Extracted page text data
§

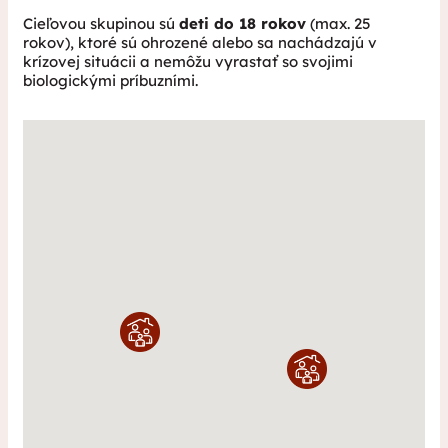
Cieľovou skupinou sú
deti do 18 rokov
(max. 25
rokov), ktoré sú ohrozené alebo sa nachádzajú v
krízovej situácii a nemôžu vyrastať so svojimi
biologickými príbuzními.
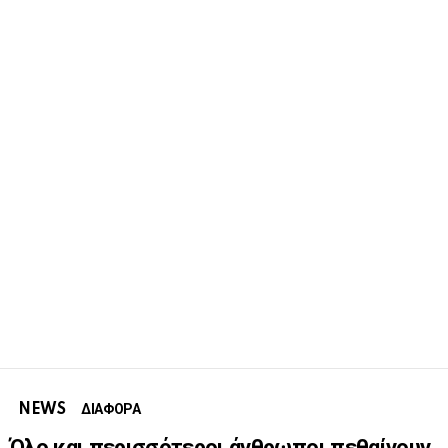
NEWS
ΔΙΑΦΟΡΑ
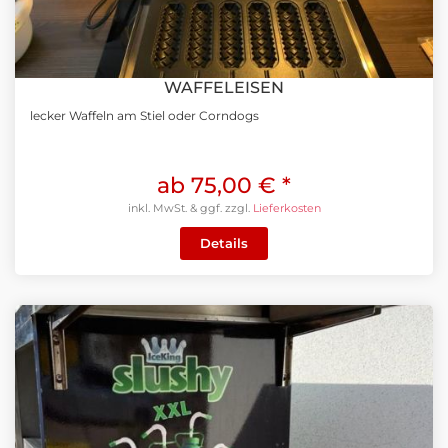
WAFFELEISEN
lecker Waffeln am Stiel oder Corndogs
ab 75,00 €
*
inkl. MwSt. & ggf. zzgl.
Lieferkosten
Details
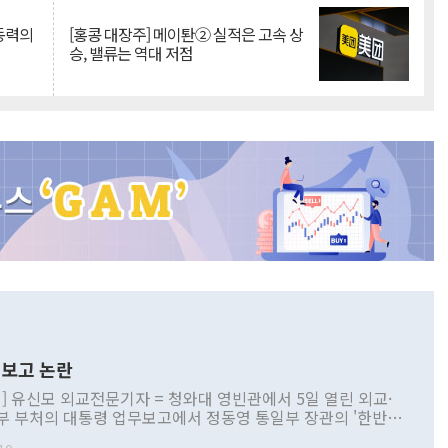
 동력의
[홍콩 대장주] 메이퇀② 실적은 고속 상
승, 밸류는 역대 저점
보고 논란
] 유신모 외교전문기자 = 청와대 영빈관에서 5일 열린 외교·
부 부처의 대통령 업무보고에서 정동영 통일부 장관의 '한반도
 구상'과 업무보고 발언이 논란을 빚고 있다. 이날 정 장관의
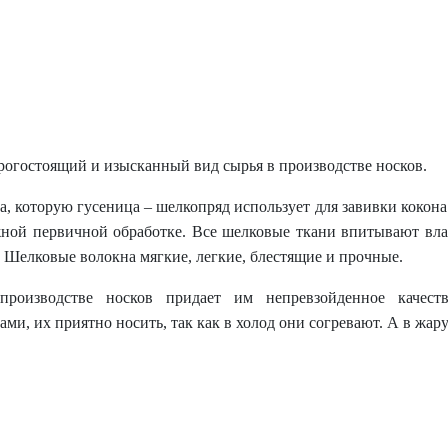
рогостоящий и изысканный вид сырья в производстве носков.
, которую гусеница – шелкопряд использует для завивки кокона
жной первичной обработке. Все шелковые ткани впитывают вла
. Шелковые волокна мягкие, легкие, блестящие и прочные.
производстве носков придает им непревзойденное качес
и, их приятно носить, так как в холод они согревают. А в жа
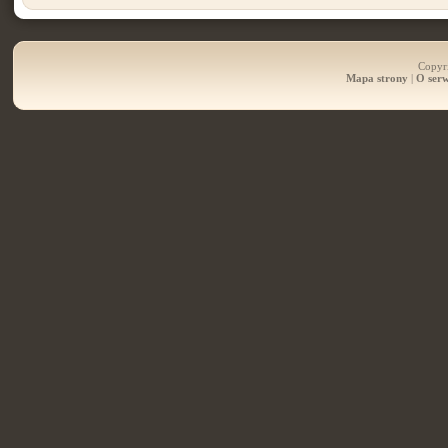
Copyri
Mapa strony
|
O serw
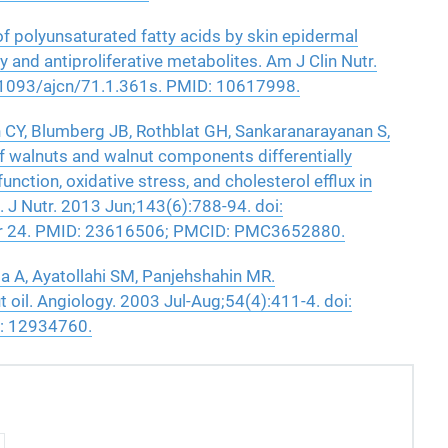
of polyunsaturated fatty acids by skin epidermal
 and antiproliferative metabolites. Am J Clin Nutr.
.1093/ajcn/71.1.361s. PMID: 10617998.
 CY, Blumberg JB, Rothblat GH, Sankaranarayanan S,
 walnuts and walnut components differentially
unction, oxidative stress, and cholesterol efflux in
 J Nutr. 2013 Jun;143(6):788-94. doi:
pr 24. PMID: 23616506; PMCID: PMC3652880.
 A, Ayatollahi SM, Panjehshahin MR.
t oil. Angiology. 2003 Jul-Aug;54(4):411-4. doi:
: 12934760.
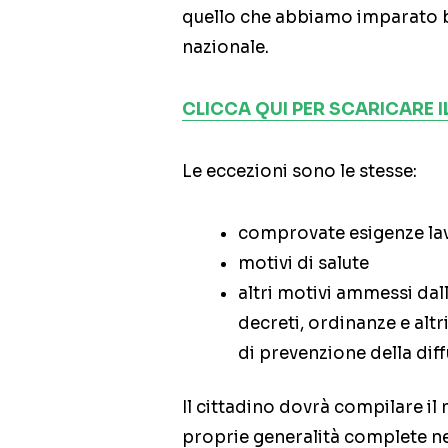
quello che abbiamo imparato 
nazionale.
CLICCA QUI PER SCARICARE 
Le eccezioni sono le stesse:
comprovate esigenze la
motivi di salute
altri motivi ammessi dal
decreti, ordinanze e alt
di prevenzione della dif
Il cittadino dovrà compilare il
proprie generalità complete n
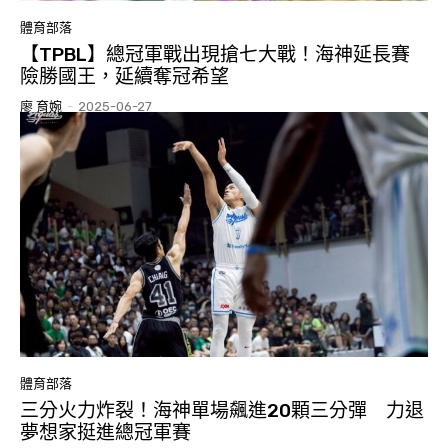
體育部落
【TPBL】總冠軍戰出現搶七大戰！海神延長賽
險勝國王，延續奪冠希望
廖 育婉
-
2025-06-27
體育部落
三分火力炸裂！海神單場飆進20顆三分彈 力退
夢想家挺進總冠軍賽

§

DIRECTIONS FOR THIS TASK
What you return must match the records line for line, with the pictures left out.

FINAL ANSWER
Cieľovou skupinou sú
deti do 18 rokov
(max. 25
rokov), ktoré sú ohrozené alebo sa nachádzajú v
krízovej situácii a nemôžu vyrastať so svojimi
biologickými príbuzními.
NEWS
ΔΙΑΦΟΡΑ
WAFFELEISEN
lecker Waffeln am Stiel oder Corndogs
ab 75,00 €
*
inkl. MwSt. & ggf. zzgl.
Lieferkosten
Details
 동력의
[홍콩 대장주] 메이퇀② 실적은 고속 상
승, 밸류는 역대 저점
보고 논란
] 유신모 외교전문기자 = 청와대 영빈관에서 5일 열린 외교·
부 부처의 대통령 업무보고에서 정동영 통일부 장관의 '한반도
 구상'과 업무보고 발언이 논란을 빚고 있다. 이날 정 장관의
рогостоящий и изысканный вид сырья в производстве носков.
, которую гусеница – шелкопряд использует для завивки кокона
жной первичной обработке. Все шелковые ткани впитывают вла
. Шелковые волокна мягкие, легкие, блестящие и прочные.
производстве носков придает им непревзойденное качес
и, их приятно носить, так как в холод они согревают. А в жа
Copyri
Mapa strony
|
O serw
of polyunsaturated fatty acids by skin epidermal
 and antiproliferative metabolites. Am J Clin Nutr.
.1093/ajcn/71.1.361s. PMID: 10617998.
 CY, Blumberg JB, Rothblat GH, Sankaranarayanan S,
 walnuts and walnut components differentially
unction, oxidative stress, and cholesterol efflux in
 J Nutr. 2013 Jun;143(6):788-94. doi:
pr 24. PMID: 23616506; PMCID: PMC3652880.
 A, Ayatollahi SM, Panjehshahin MR.
t oil. Angiology. 2003 Jul-Aug;54(4):411-4. doi:
: 12934760.
quello che abbiamo imparato 
nazionale.
CLICCA QUI PER SCARICARE 
Le eccezioni sono le stesse:
comprovate esigenze la
motivi di salute
altri motivi ammessi dal
decreti, ordinanze e alt
di prevenzione della dif
Il cittadino dovrà compilare il
proprie generalità complete n
體育部落
【TPBL】總冠軍戰出現搶七大戰！海神延長賽
險勝國王，延續奪冠希望
廖 育婉
-
2025-06-27
體育部落
三分火力炸裂！海神單場飆進20顆三分彈 力退
夢想家挺進總冠軍賽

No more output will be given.